For Sukita, the creative mastermind behind the iconic cover for David Bowie‘s album ‘Heroes’, photography is an expression of a “fundamental secret” shared between artists: a spiritual communication that transcends the minutiae of language.
Born and raised in Kyushu, Japan, Sukita’s reverence of American and Western counter-culture lured him to New York and London. He immersed himself in the western music scene which he loved, while his relaxed photo sessions endeared him to many celebrity figures, including David Bowie and Iggy Pop (with both of whom Sukita had a 40-year long professional relationship), Marc Bolan, and Japanese musician Hotei, best known for his work on the Kill Bill soundtrack. His work spans the early US and UK seventies rock scene, the London punk-rock era to the present crop of emerging Japanese rock artists. This photo book is the first time the photographer has collaborated on a major retrospective of his career and includes some of his early documentary work and his rarely-seen travel and street photography. It introduces the artist through two essays that explore his place within the wider context of both Western and Japanese photography, presented alongside the many iconic shots of both Western and Japanese artists that earned him his eternal reputation.

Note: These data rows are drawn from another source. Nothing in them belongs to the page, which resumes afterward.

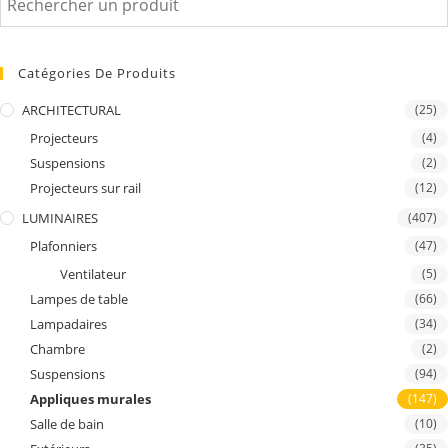
Catégories De Produits
ARCHITECTURAL
(25)
Projecteurs
(4)
Suspensions
(2)
Projecteurs sur rail
(12)
LUMINAIRES
(407)
Plafonniers
(47)
Ventilateur
(5)
Lampes de table
(66)
Lampadaires
(34)
Chambre
(2)
Suspensions
(94)
Appliques murales
(147)
Salle de bain
(10)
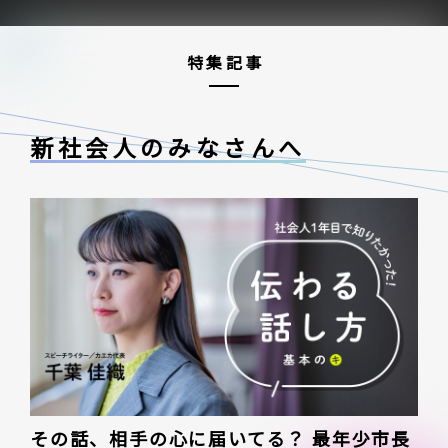
特集記事
新社会人のみなさんへ
その話、相手の心に届いてる？ 最年少市長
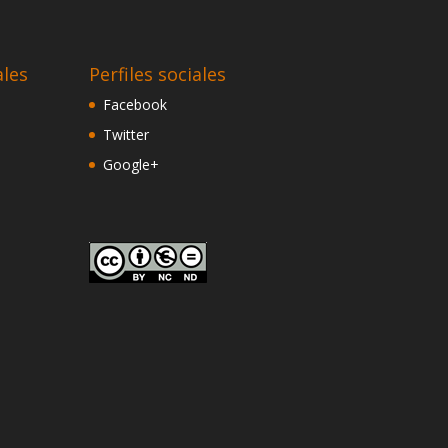
ales
Perfiles sociales
Facebook
Twitter
Google+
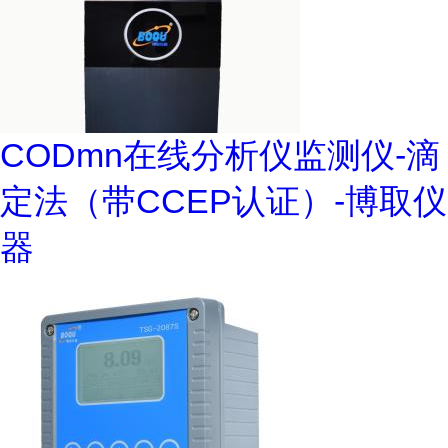
CODmn在线分析仪监测仪-滴
定法（带CCEP认证）-博取仪
器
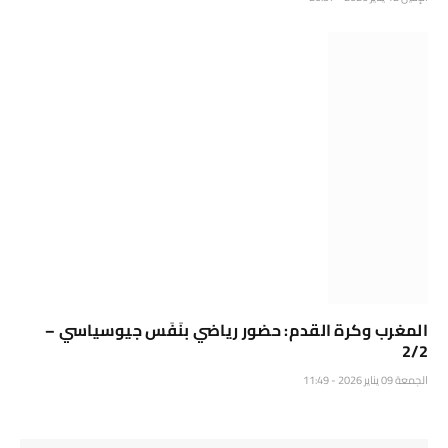
المغرب وكرة القدم: حضور رياضي بنَفَس جيوسياسي –
2/2
الجمعة 09 يناير 2026 - 11:49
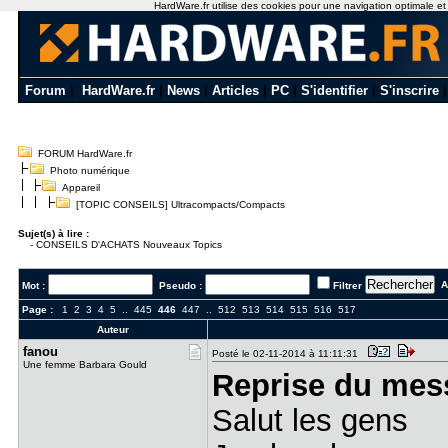
HardWare.fr utilise des cookies pour une navigation optimale et de
Forum
|
HardWare.fr
|
News
|
Articles
|
PC
|
S'identifier
|
S'inscrire
FORUM HardWare.fr
Photo numérique
Appareil
[TOPIC CONSEILS] Ultracompacts/Compacts
Sujet(s) à lire :
-
CONSEILS D'ACHATS Nouveaux Topics
Al
Mot :
Pseudo :
Filtrer
Page :
1
2
3
4
5
..
445
446
447
..
512
513
514
515
516
517
Auteur
fanou
Posté le 02-11-2014 à 11:11:31
Une femme Barbara Gould
Reprise du mes
Salut les gens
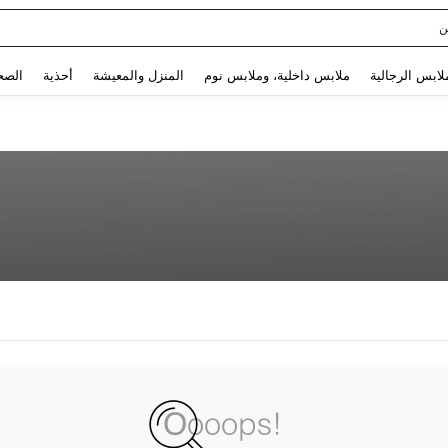
ن
Use up and down arrow keys to البحث الأخير and البحث والعثور. Press Enter to select.
لابس الرجالية
ملابس داخلية، وملابس نوم
المنزل والمعيشة
أحذية
الصح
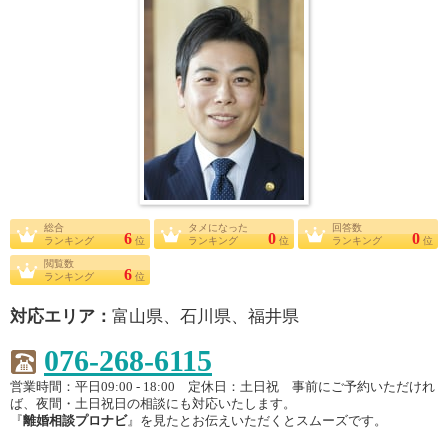
総合
タメになった
回答数
6
0
0
ランキング
位
ランキング
位
ランキング
位
閲覧数
6
ランキング
位
対応エリア：
富山県、石川県、福井県
076-268-6115
営業時間：平日09:00 - 18:00 定休日：土日祝 事前にご予約いただけれ
ば、夜間・土日祝日の相談にも対応いたします。
『
離婚相談プロナビ
』を見たとお伝えいただくとスムーズです。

“It’s very hard for me to accept that Sukita-san has been snapping away at me since 1972, but that really is the case. I suspect that it’s because whenever he’s asked me to do a session, I conjure up in my mind’s eye the sweet, creative and big-hearted man who has always made these potentially tedious affairs so relaxed and painless. May he click into eternity.” – David Bowie
Masayoshi Sukita was born in a small coal-mining town in the north region of Kyushu, Japan, in 1938. His father was killed on the front line in China during World War II. Though he died when he was just seven, Sukita has vivid memories of his father taking photographs. When he was a child, Sukita’s uncle would take him on trips to the cinema, something that would influence him throughout his life. In his teens, Sukita would cycle 100km to see imported American films. Sukita was most inspired by films starring Marlon Brando and James Dean, and those in which he encountered rock ’n’ roll. He credits film and music for teaching him expression in his photography.